Here is another of those times when I am having fun with finger food! The paradox is the following. I think that one of the reasons why I like to make everything small is because I have always known myself as “big“. Not in the sense of kilograms or pounds-I am a lucky one-, although you could think this in view of my food production (and I promise I am not feeding a family of 20), but in the sense of length. The reason why I do not keep the kilograms or pound is because the food goes in the length.
I am not sure whether I should share with you what my dad used to say about my feet as an example. The fact is that when you get older and more mature, you do not care about what used to upset you as a teenager. So this is what my dad used to tell me. Context : I am a true downhill ski lover, and my lovely dad (I know you love me Dad, but you still teased me with this for so long) used to say that I did not need skis to ski since I had my feet, or he nicknamed me “Berthe aux grands pieds” (see note *). But then I replied: Attends, je mesure quand même 1 m 75! (Wait a second, I am 5’9”). So I think it is all right after all.

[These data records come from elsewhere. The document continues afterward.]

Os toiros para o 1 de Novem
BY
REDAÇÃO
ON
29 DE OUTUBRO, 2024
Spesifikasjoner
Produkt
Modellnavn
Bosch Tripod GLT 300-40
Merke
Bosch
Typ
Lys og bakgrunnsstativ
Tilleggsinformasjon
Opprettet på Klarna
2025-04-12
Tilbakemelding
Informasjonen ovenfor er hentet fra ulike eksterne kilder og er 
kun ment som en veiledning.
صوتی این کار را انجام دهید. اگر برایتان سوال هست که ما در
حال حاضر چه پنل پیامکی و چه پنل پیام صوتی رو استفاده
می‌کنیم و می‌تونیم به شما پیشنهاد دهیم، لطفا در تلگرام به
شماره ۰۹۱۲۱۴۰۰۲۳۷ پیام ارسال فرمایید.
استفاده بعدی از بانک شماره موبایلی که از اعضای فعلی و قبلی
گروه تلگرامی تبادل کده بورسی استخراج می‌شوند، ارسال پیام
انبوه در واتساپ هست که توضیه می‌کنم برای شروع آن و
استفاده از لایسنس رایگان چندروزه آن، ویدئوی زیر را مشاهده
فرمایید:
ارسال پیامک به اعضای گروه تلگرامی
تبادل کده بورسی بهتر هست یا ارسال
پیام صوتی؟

Making things small today might be a good way to fulfill the frustration I experienced as a younger girl. Always too tall for my age! Who knows why! But do we care? I don’t think so. And you probably don’t either.

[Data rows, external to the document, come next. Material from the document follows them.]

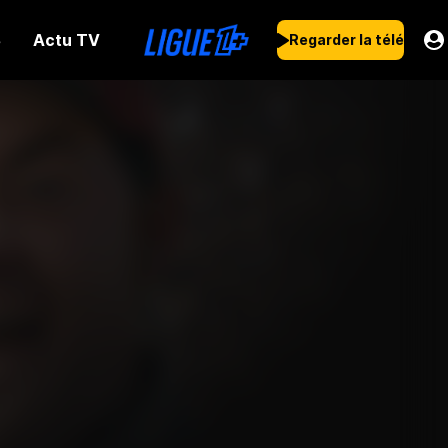
Actu TV
s
Regarder la télé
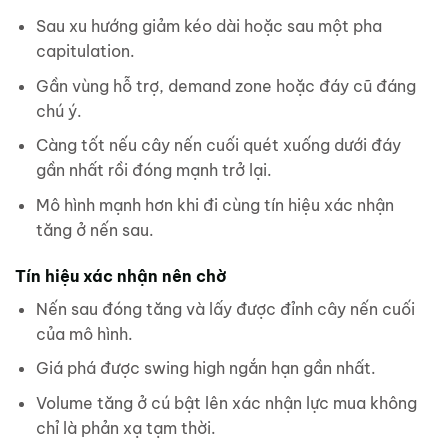
Sau xu hướng giảm kéo dài hoặc sau một pha
capitulation.
Gần vùng hỗ trợ, demand zone hoặc đáy cũ đáng
chú ý.
Càng tốt nếu cây nến cuối quét xuống dưới đáy
gần nhất rồi đóng mạnh trở lại.
Mô hình mạnh hơn khi đi cùng tín hiệu xác nhận
tăng ở nến sau.
Tín hiệu xác nhận nên chờ
Nến sau đóng tăng và lấy được đỉnh cây nến cuối
của mô hình.
Giá phá được swing high ngắn hạn gần nhất.
Volume tăng ở cú bật lên xác nhận lực mua không
chỉ là phản xạ tạm thời.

So let’s just focus on my Raspberry Feuilletés!
- Puff pastry
- Mascarpone cheese
- Orange essence
- Confectioner sugar
- Sugar (thin grains, I like the evaporated cane sugar)
- 1 egg yolk
- Fresh basil
Measurements are given below in the steps.

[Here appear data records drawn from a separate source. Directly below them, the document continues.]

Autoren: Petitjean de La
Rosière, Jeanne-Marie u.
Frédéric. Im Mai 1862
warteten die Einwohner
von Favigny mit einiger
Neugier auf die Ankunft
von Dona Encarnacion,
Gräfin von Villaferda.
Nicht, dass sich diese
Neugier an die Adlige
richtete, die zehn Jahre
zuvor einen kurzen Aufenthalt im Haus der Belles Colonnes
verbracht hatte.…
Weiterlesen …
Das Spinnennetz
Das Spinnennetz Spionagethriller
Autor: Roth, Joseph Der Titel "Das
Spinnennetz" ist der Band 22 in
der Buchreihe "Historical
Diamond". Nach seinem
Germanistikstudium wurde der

- Mix together 1/2 cup mascarpone cheese with 1 tsp orange essence and 1 tbsp confectioner sugar.
- Preheat your oven at 400 F (200 C)
- Roll your dough and cut 1 1/2 inch (4 cm) squares.
- Prepare your egg wash.
- Beat the egg yolk with a drop of water. On each square, brush some of the egg wash.
- Sprinkle some sugar.
- Make tiny holes on dough with a fork to prevent the dough from rising and place in the oven for 15 mns or so (check regularly, the time might vary).
- Take out and let cool down.
- Place the mascarpone preparation in a decoration bag.
- On one piece of pastry, place some cream, place another square of pastry.
- Sprinkle with confectioner sugar.
- Add more cream and a raspberry.
- Add a twig of basil.
- Repeat for as many amuse-bouches as you need.
The real bonus is that like with any finger food, you only need one movement within less than 1 second to get the food down your throat. And enjoy!
*Note: Berthe aux grands pieds was the nickname given to Bertrade who married the king Pépin le Bref in the 8th century. Aux grands pieds literally means with long feet.